Мальчик всматривался долго и пристально.

— Там и живет моя мать? — спросил он.

— Да, дитя мое, твоя мать, великая императрица Феодора, и ее муж, великий император Юстиниан, живут в этом дворце.

Взгляд детских глаз поразил старика своей пытливостью.

— Слушай, отец Лука, ты думаешь, она вправду будет мне рада?

Настоятель отвернулся, чтобы не встречаться с этим вопрошающим взглядом.

— Кто знает, Лев? Но нужно попробовать. Если здесь тебя не примут, то мы в монастыре всегда тебе будем рады.

— Отец Лука, а почему ты не написал моей матери о нашем приезде? Почему не подождал, когда она позовет меня?

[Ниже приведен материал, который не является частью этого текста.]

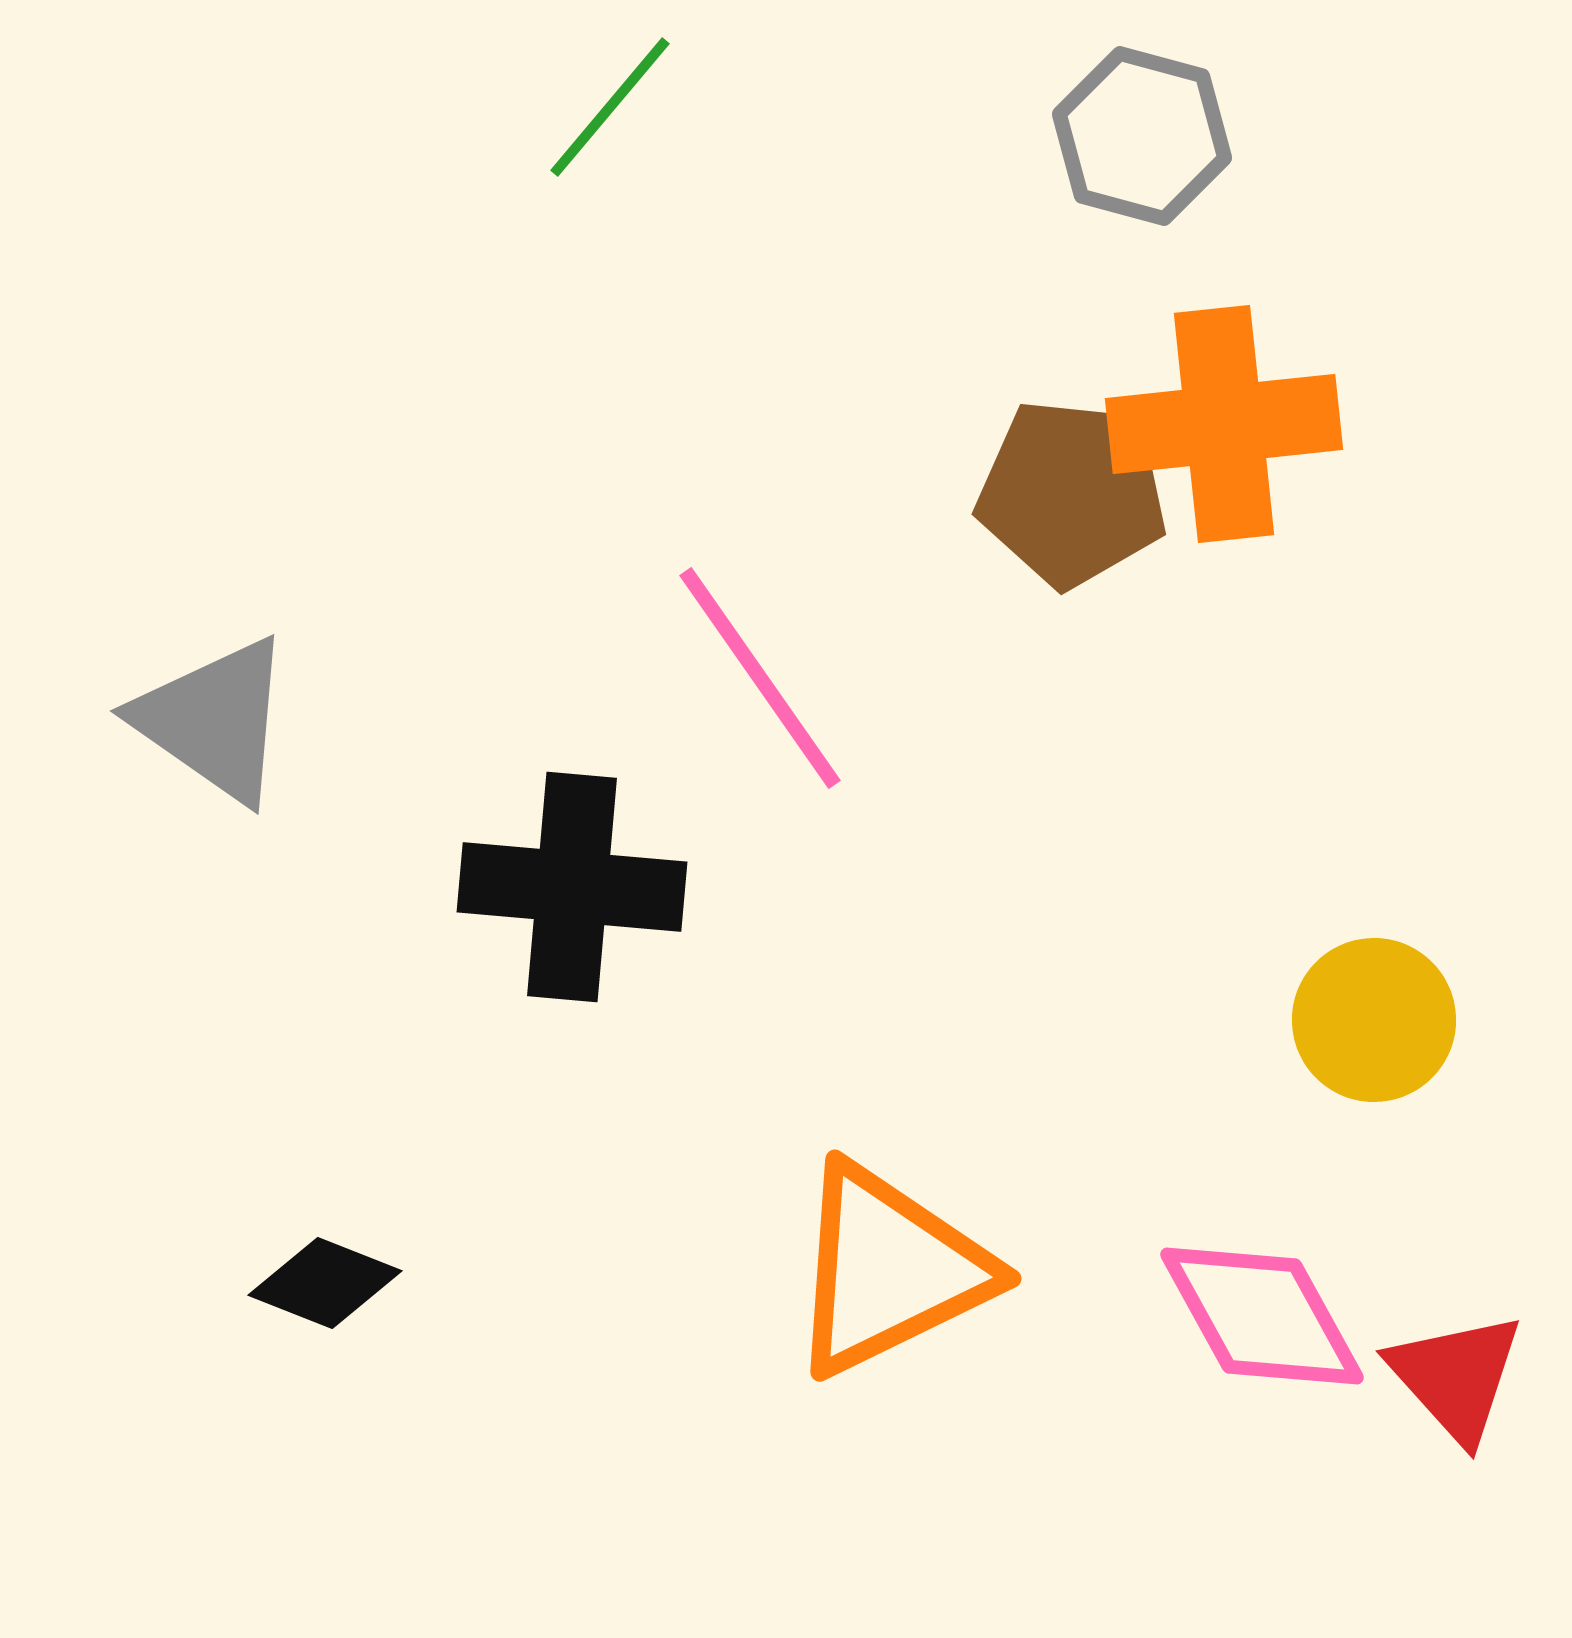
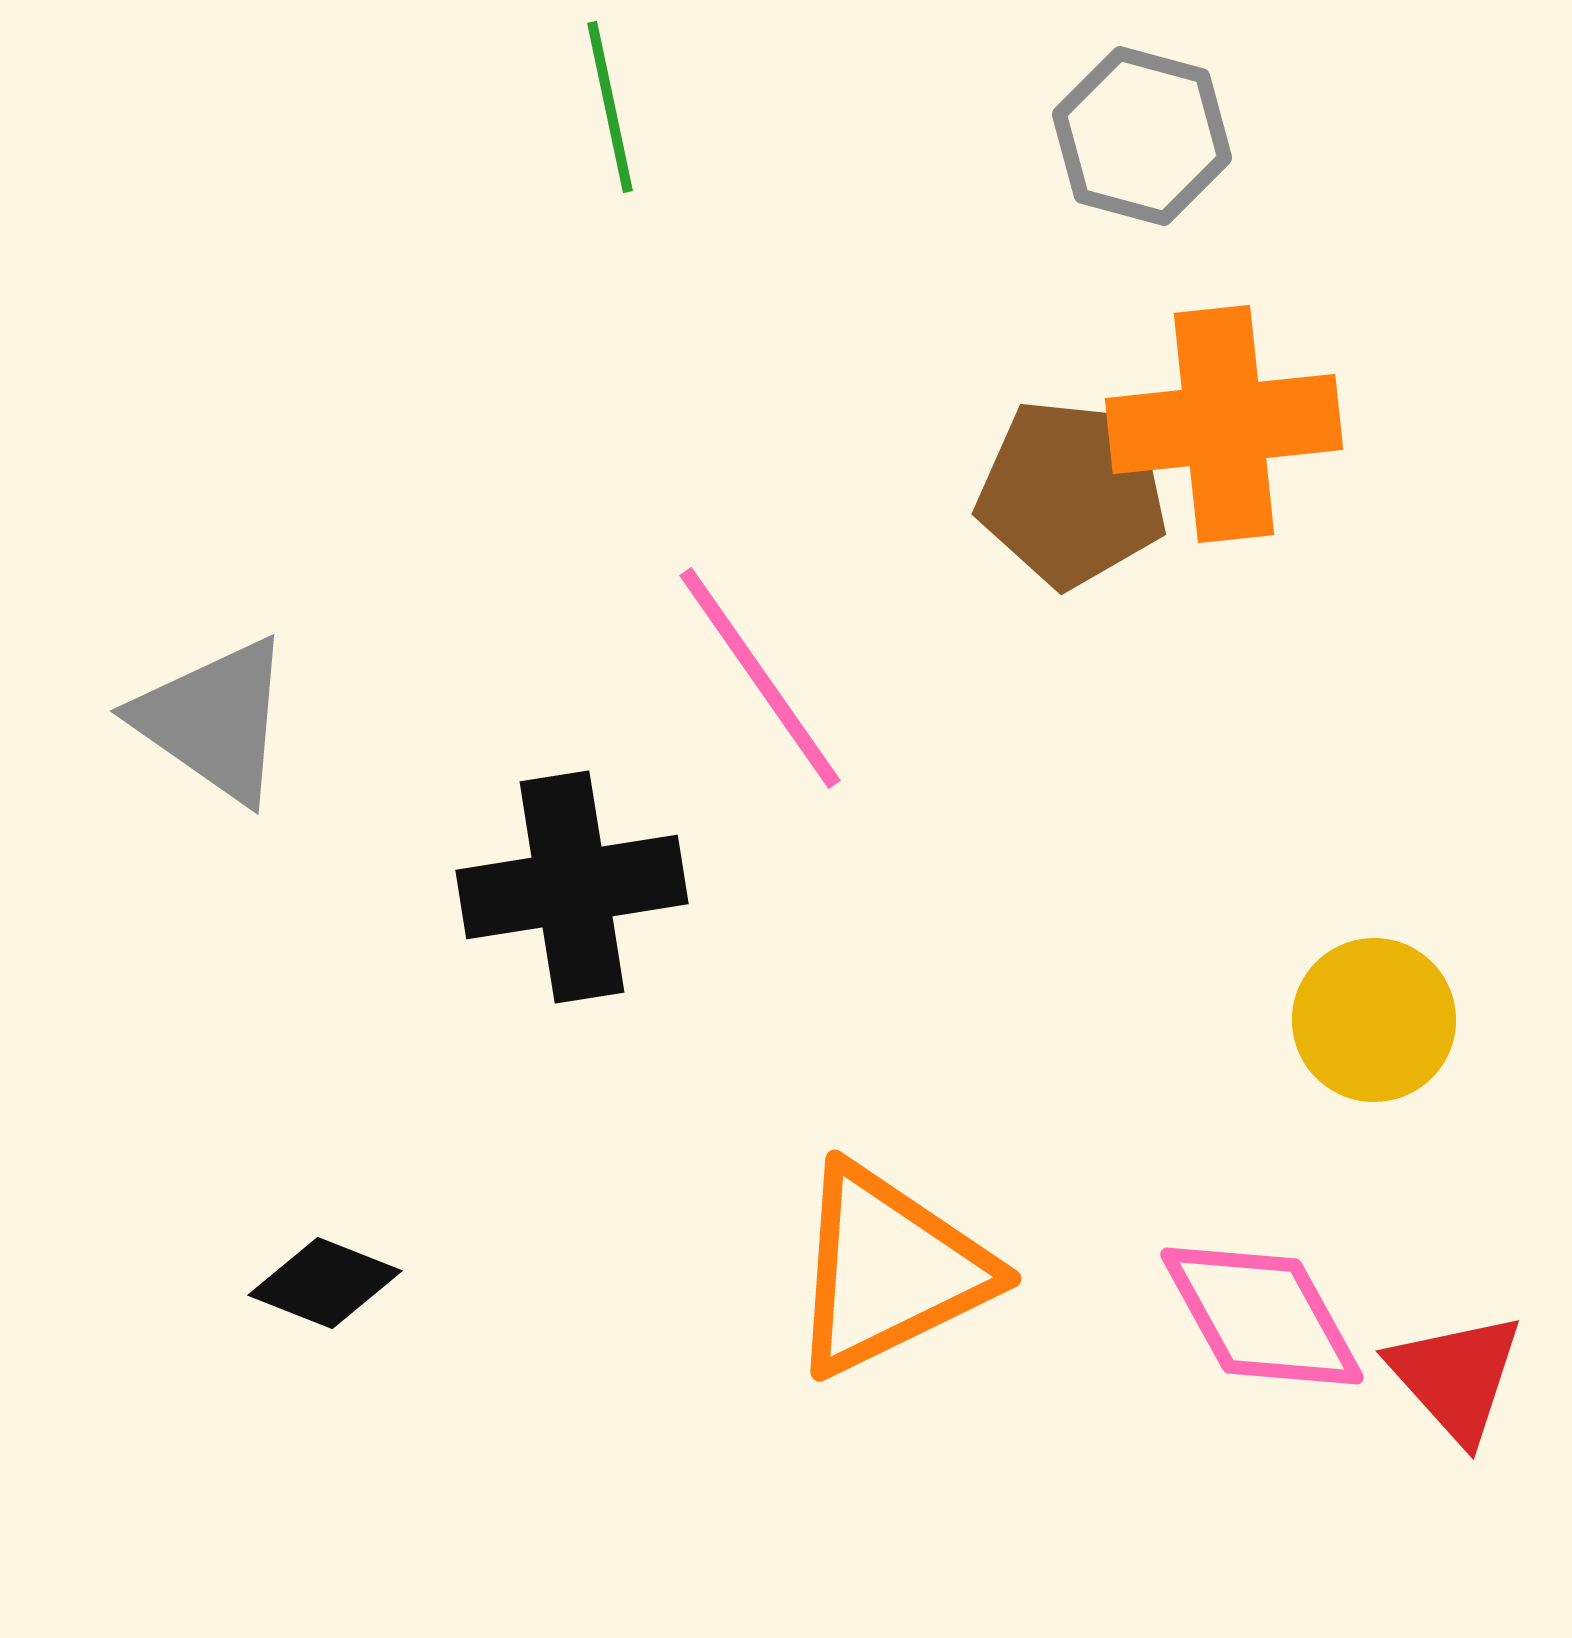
green line: rotated 52 degrees counterclockwise
black cross: rotated 14 degrees counterclockwise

— Издалека, Лев, легче отказать. Нас просто задержал бы императорский гонец. Надо, чтобы она увидела тебя, Лев, заглянула тебе в глаза, они так похожи на ее собственные! А твое лицо напомнит ей того, кого она любила когда-то. И тогда, если ее сердце еще не превратилось в камень, оно откроется для тебя. Говорят, она ни в чем не знает отказа у императора. У них нет детей. И, быть может, Лев, тебя ожидает великое будущее. Если это свершится, вспомни о бедной братии из монастыря святого Никифора. Там тебя приютили, когда ты был один на всем свете.

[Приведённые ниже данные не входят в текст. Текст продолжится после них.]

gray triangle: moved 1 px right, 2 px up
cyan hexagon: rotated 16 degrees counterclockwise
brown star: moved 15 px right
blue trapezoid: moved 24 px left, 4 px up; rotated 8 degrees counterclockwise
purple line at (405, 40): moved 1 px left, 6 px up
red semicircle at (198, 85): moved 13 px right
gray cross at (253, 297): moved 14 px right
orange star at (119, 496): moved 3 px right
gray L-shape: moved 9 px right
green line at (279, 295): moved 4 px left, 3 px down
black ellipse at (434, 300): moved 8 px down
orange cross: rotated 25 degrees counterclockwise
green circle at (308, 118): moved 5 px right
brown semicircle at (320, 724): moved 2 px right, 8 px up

Десять лет назад эта непотребная женщина, которая одинаково славилась на Востоке как своей красотой, так и распутством и одно имя которой вызывало у богобоязненных людей дрожь отвращения, постучала в ворота бедного уединенного монастыря и умолила монахов позаботиться о младенце и избавить ее от этого свидетельства греха.

Там приемыш и оставался. А сама она, беспутная и продажная, вернулась в Константинополь. И здесь Фортуна повернулась к ней лицом: ей удалось вначале увлечь престолонаследника Юстиниана, а впоследствии завоевать его прочную и глубокую любовь. И когда после смерти императора Юстина его племянник Юстиниан стал самым великим и могущественным властелином на свете, он не только сделал Феодору своей женой и императрицей, но и разделил с ней свою власть. Царственная супруга императора обладала такой же неограниченной властью, могучей и независимой, как он сам.

И кто бы мог подумать! Развратная женщина восстала из того праха, в котором она когда-то пребывала, и отрясла его с себя, а вместе с ним и все то, что могло бы хоть отдаленно, намеком, напомнить о ее прошлом. В новой жизни она обрела чувство собственного достоинства, гордость и скоро стала подлинно великой императрицей. Супруга она превзошла не только в силе и мудрости, но и в жестокости, мстительности и непреклонности. Горе ее врагам! К ним она была беспощадна. Но друзьям была верна.